Egressos do sistema prisional vivem condenação social
Por Wellerson Soares
Foram 730 dias encarcerado por um assalto. Dois anos se passaram desde o fim da pena, mas a sensação de liberdade ainda não chegou. Aos 40 anos, Moisés* encontra dificuldades para reestruturar a vida. Não consegue emprego, está distante da família, vive sob desconfiança dos olhares vigilantes dos vizinhos e tem uma dívida de mais de R$ 10 mil com o Estado brasileiro pelo tempo que passou na prisão.
A vida das pessoas que passam pelo sistema penitenciário remonta ao passado escravista brasileiro pós Lei Áurea. Homens e mulheres alforriados eram submetidos a condições sociais precarizadas, marginalizados e sem oportunidades de trabalho dignas, estudo e outras condições básicas de subsistência. 135 anos depois, os egressos também sofrem na pele com a herança racista do período de escravidão.
“Não consigo nem emprego de pedreiro para trabalhar nas casas dos meus vizinhos, porque eles acham que vou roubar. Uma vez consegui um bico em um depósito de bebidas para descarregar caixas, mas quando o dono descobriu que fui preso me ameaçou e disse que não podia mais trabalhar lá. No dia a dia as pessoas falam comigo, dão risada mas a desconfiança sempre está presente. Percebo isso nelas. Gente que me conhece há muitos anos, que vem do mesmo lugar que eu”, disse Moisés.
A dívida que o homem de 40 anos tem é fruto da chamada pena de multa. O cidadão passa a estar em débito com o Estado a partir do momento em que a sentença é estabelecida. A cobrança está prevista no Código Penal. Mesmo que o tempo estipulado na prisão tenha sido cumprido, enquanto o egresso não quita o montante sua pena não é extinta. Além disso, ficam suspensos direitos cívicos como direito ao voto e podem ter contas bloqueadas e bens confiscados.
O valor é estipulado a cada dia-multa, equivalente a 1/30 do salário mínimo vigente, que atualmente é de R$ 44. Para delitos como o cometido por Moisés (roubo, furto ou estelionato) já existe um montante estipulado entre 10 e 360 dias-multa, que varia de R $440 a R$ 15.840.
“Nem conta no banco posso ter.
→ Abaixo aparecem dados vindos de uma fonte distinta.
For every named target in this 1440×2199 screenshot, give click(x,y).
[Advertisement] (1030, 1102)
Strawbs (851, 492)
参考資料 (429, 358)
Todos os bicos que faço só aceito pagamento na mão, porque se eu boto dinheiro na conta ele fica bloqueado. Também não consigo ter acesso a nenhum auxílio do governo. Isso é uma injustiça. Por isso que muitos irmãos que saem da cadeia voltam para a vida do crime, porque o Estado não ajuda a gente quando voltamos para a sociedade”, desabafou o homem.
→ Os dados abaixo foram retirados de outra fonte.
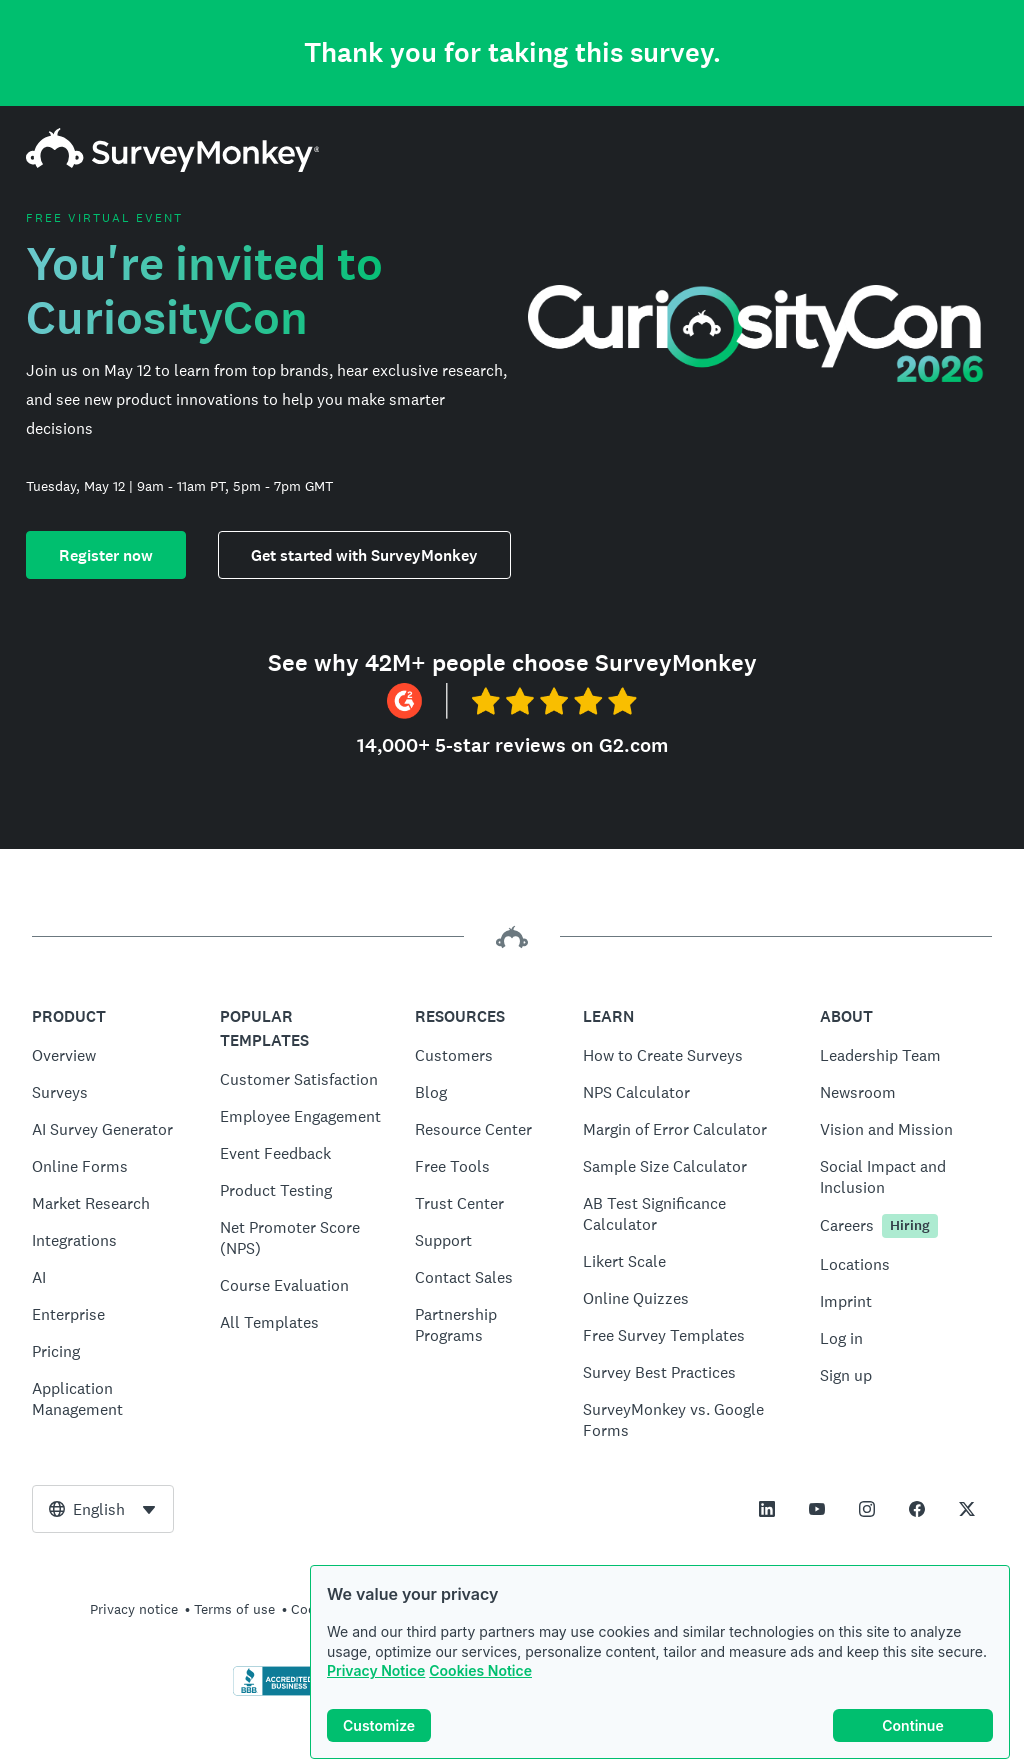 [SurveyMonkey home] (173, 166)
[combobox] (103, 1509)
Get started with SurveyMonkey (364, 555)
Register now (106, 555)
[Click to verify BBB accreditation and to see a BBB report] (275, 1692)
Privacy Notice (376, 1670)
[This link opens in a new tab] (767, 1509)
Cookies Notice (480, 1670) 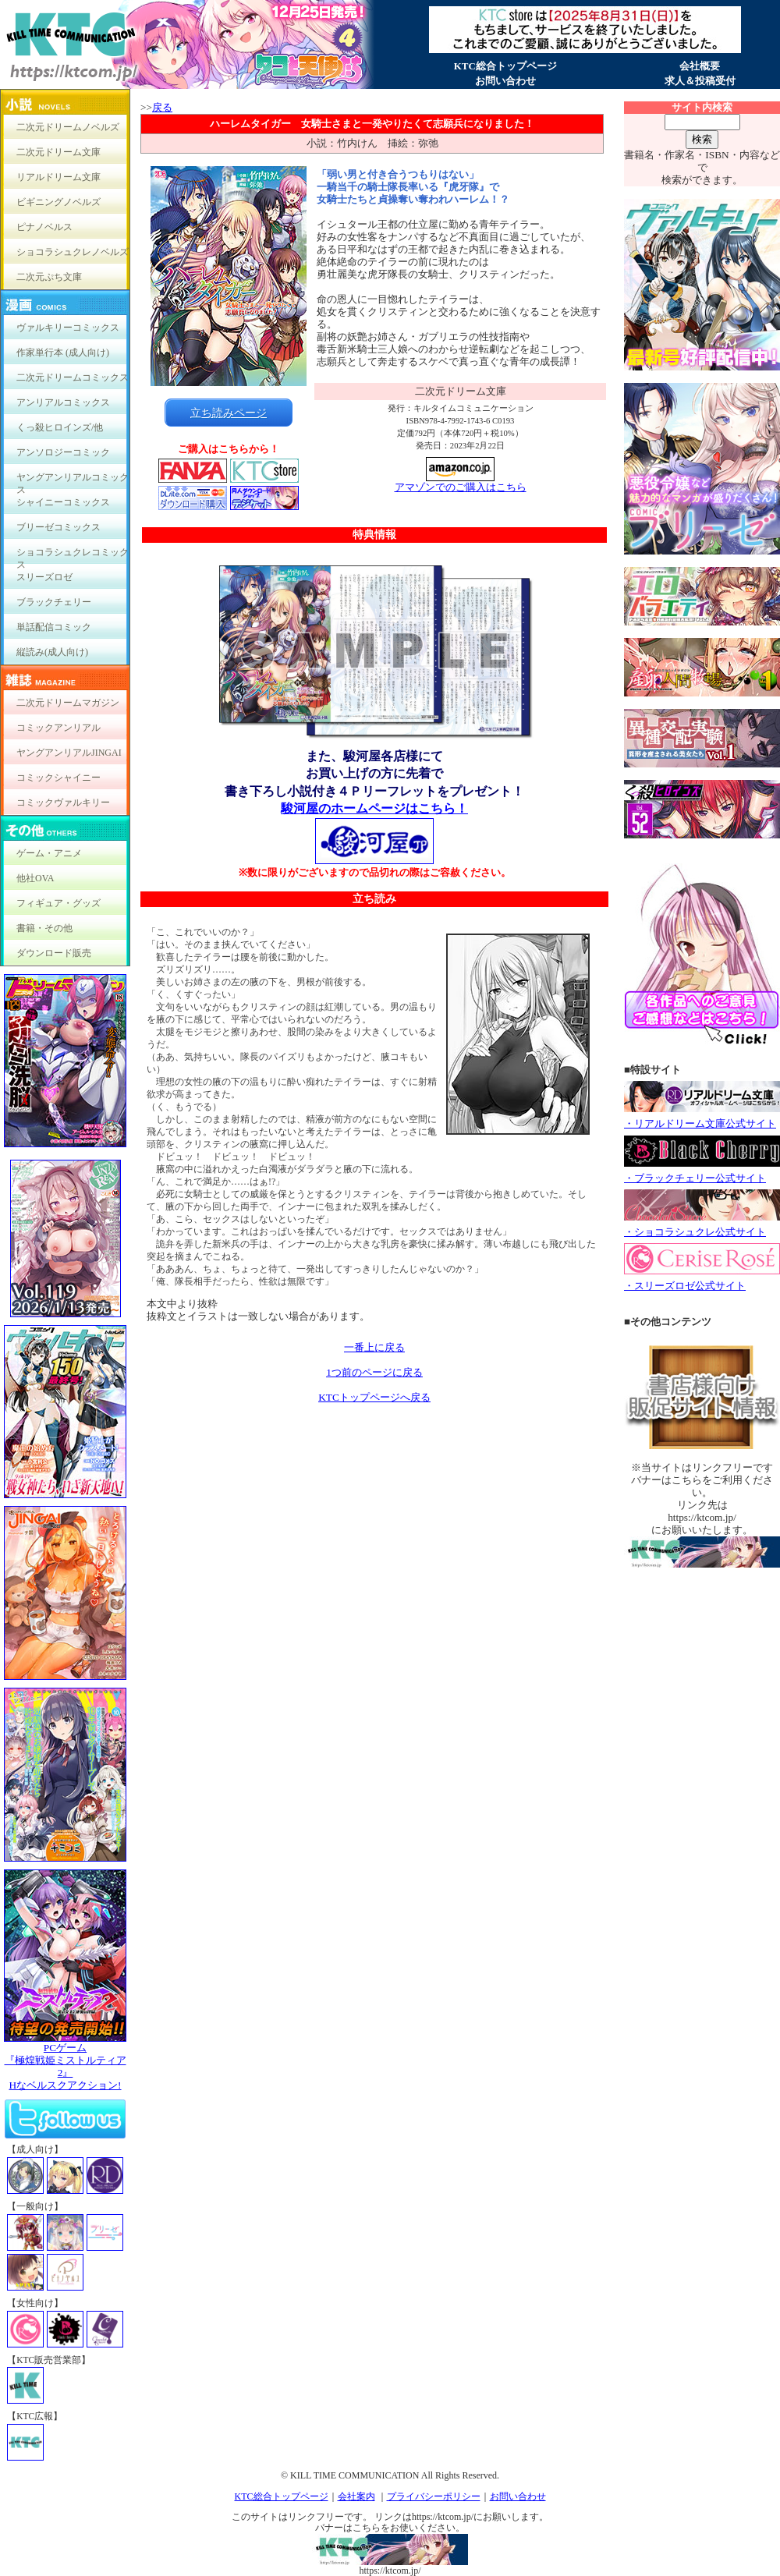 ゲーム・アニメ (49, 853)
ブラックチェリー (53, 602)
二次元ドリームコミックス (72, 377)
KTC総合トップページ (505, 66)
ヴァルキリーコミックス (67, 327)
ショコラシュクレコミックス (72, 556)
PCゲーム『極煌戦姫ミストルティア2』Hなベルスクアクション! (65, 2061)
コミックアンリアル (58, 727)
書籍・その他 (44, 928)
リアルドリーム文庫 (58, 177)
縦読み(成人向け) (52, 652)
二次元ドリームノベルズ (67, 127)
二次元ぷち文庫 (49, 276)
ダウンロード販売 (53, 953)
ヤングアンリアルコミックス (72, 481)
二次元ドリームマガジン (67, 702)
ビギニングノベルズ (58, 202)
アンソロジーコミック (63, 452)
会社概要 (699, 66)
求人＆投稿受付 (700, 81)
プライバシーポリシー (433, 2496)
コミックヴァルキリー (63, 802)
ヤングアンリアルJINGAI (69, 752)
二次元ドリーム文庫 (58, 152)
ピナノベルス (44, 226)
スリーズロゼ (44, 577)
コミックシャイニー (58, 777)
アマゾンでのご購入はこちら (460, 482)
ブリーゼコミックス (58, 527)
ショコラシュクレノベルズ (72, 251)
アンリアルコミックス (63, 402)
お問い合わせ (505, 81)
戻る (162, 107)
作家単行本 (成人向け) (62, 352)
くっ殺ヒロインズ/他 (59, 427)
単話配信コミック (53, 627)
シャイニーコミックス (63, 502)
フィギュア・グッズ (58, 903)
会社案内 (356, 2496)
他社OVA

Nesse sentido, diversas instituições trabalham para ajudar na ressocialização de pessoas que passaram pelo sistema prisional, como é o caso da organização Reflexões da Liberdade. Localizada no município de Embu das Artes (SP), a instituição busca “ampliar a conscientização sobre o sistema prisional no antes, durante e no depois da prisão e estimular uma olhar mais amplo a respeito do que gera a criminalidade e consequentemente a prisão.”
Com o projeto RH do Egresso, a Reflexões da Liberdade trabalha na integração social e oferece oportunidades concretas para aqueles que tenham cumprido pena reconstruírem suas vidas, oferecendo apoio integral, com atividades de desenvolvimento individual, psicológico e profissional.
“O modelo seletivo penal do Brasil acaba por aprisionar milhares de jovens e adultos, não resolvendo as causas da insegurança social, ou seja, a desigualdade social. Ao sair da prisão, o indivíduo se depara com todas as dificuldades da vida potencializadas por ter antecedentes criminais. Não oferecer meios da pessoa entender sua vida, suas escolhas e as consequências é uma forma de cultivar e aumentar a criminalidade”, diz trecho do site da instituição.
*Moisés é nome fictício do entrevistado que não quis se identificar.